Tuesday, 21 May 2013

Thamesmead's clock

This is another of the notes dug out by Diana Rimel - and thanks to her.
Packed up and ready to leave Deptford
In 1982 an officer of the GLC Historic Buildings Division noticed an 18th Century clock and cupola standing inside Convoy's Wharf in Deptford. Convoy's Wharf is on the site of the former Deptford Royal Dockyard, which dates back to the early years of the reign of King Henry VIII. It flourished during the 16th and 17th Centuries, but during the 18th Century it began to decline in importance because of its awkward, upstream position and the silting-up of the foreshore. The most important building in the Dockyard was the Great Storehouse, which was demolished in 1981, but thanks to the interest in local history of the manager of Convoy's, Mr A.R.Coates, the clock and cupola was lifted off the building intact, and preserved.

The Thamesmead General Manager wrote to Messrs Convoys (London) Ltd suggesting that Thamesmead could find a suitable location for the clock if they were willing to release it.  In reply, Mr Coates donated the clock and cupola to Thamesmead and it was eventually transported - by river, as it was too large to pass beneath several railway bridges by road - to the Royal Arsenal for safe keeping.
The clock and its tower go down river

The Finance and General   Purposes and Housing Committees of the GLC agreed expenditure for the restoration of the clock and cupola , and later for the construction of a supporting tower in the Classical style which had been designed by a firm of private architects in association with the Council's  Historic buildings Division. A stone tablet was incorporated into the brickwork of the tower, bearing the following inscription.

 "The clock and cupola come from the former Great Storehouse of the Deptford Royal Dockyard, and was donated to the Greater London Council by the kindness of A. R. Coates at Messrs’ Convoy’s (London Wharves) Limited.

The tower was designed by Leslie Jones and Partners architects in conjunction with the GLC's Director of Architecture, Historic Buildings Division"

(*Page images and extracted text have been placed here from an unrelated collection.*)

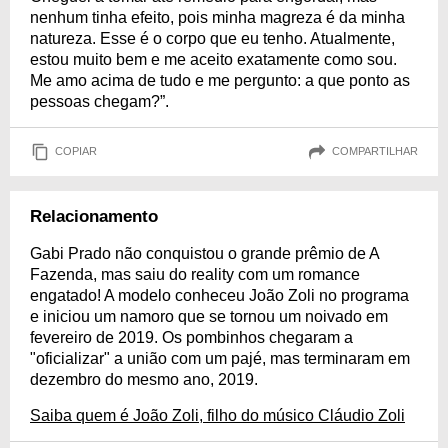
nenhum tinha efeito, pois minha magreza é da minha
natureza. Esse é o corpo que eu tenho. Atualmente,
estou muito bem e me aceito exatamente como sou.
Me amo acima de tudo e me pergunto: a que ponto as
pessoas chegam?”.
COPIAR
COMPARTILHAR
Relacionamento
Gabi Prado não conquistou o grande prêmio de A
Fazenda, mas saiu do reality com um romance
engatado! A modelo conheceu João Zoli no programa
e iniciou um namoro que se tornou um noivado em
fevereiro de 2019. Os pombinhos chegaram a
"oficializar" a união com um pajé, mas terminaram em
dezembro do mesmo ano, 2019.
Saiba quem é João Zoli, filho do músico Cláudio Zoli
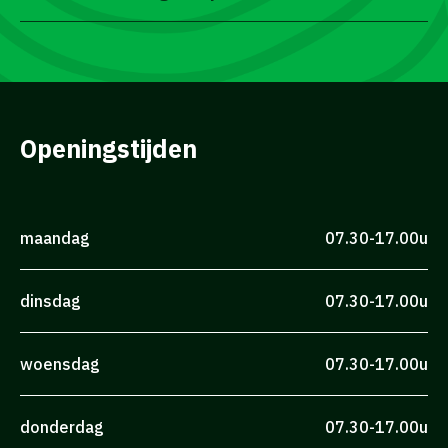
Openingstijden
maandag
07.30-17.00u
dinsdag
07.30-17.00u
woensdag
07.30-17.00u
donderdag
07.30-17.00u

Ultimately in December 1987, the completed structure and restored clock was handed over to Thamesmead Town and the specialist clock makers (John Smith and Sons of Derby) who had restored the clock during the original contract were retained on an annual maintenance contract. Nevertheless, after some short while, it became apparent that the machinery or movement was an unreliable time keeper.

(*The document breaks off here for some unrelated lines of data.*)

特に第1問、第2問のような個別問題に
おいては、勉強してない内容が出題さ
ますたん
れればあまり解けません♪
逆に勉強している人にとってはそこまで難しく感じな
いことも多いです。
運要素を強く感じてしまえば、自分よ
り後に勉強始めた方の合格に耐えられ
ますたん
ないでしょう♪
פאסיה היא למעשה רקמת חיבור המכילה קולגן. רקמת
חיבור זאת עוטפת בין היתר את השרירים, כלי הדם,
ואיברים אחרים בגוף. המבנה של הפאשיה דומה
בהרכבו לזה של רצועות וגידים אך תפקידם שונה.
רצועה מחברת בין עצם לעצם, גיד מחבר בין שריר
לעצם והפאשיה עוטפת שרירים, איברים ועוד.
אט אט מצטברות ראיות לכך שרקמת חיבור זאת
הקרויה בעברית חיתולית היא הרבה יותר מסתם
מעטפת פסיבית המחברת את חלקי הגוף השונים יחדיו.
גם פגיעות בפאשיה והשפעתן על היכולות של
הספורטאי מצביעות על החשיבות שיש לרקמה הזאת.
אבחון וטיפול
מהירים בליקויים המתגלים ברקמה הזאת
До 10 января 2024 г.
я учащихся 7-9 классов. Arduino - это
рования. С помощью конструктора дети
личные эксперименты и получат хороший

The Clock movement is - with the exception of the chiming quarters wheel original and dates from 1782.  Inevitably the large brass gear wheels had worn. And whilst this was of little importance in its original position where daily corrections could be made easily, access to the clock on its free-standing tower is a very different matter.

It was decided in consequence, to connect the movement from the four faces, and insert an electrically operated self-correcting motor to drive the hands, which was done in September 1991. The original movement was left in place, and in the event of Thamesmead’s eventually creating a museum there will be the possibility of removing it and mounting it on permanent static display.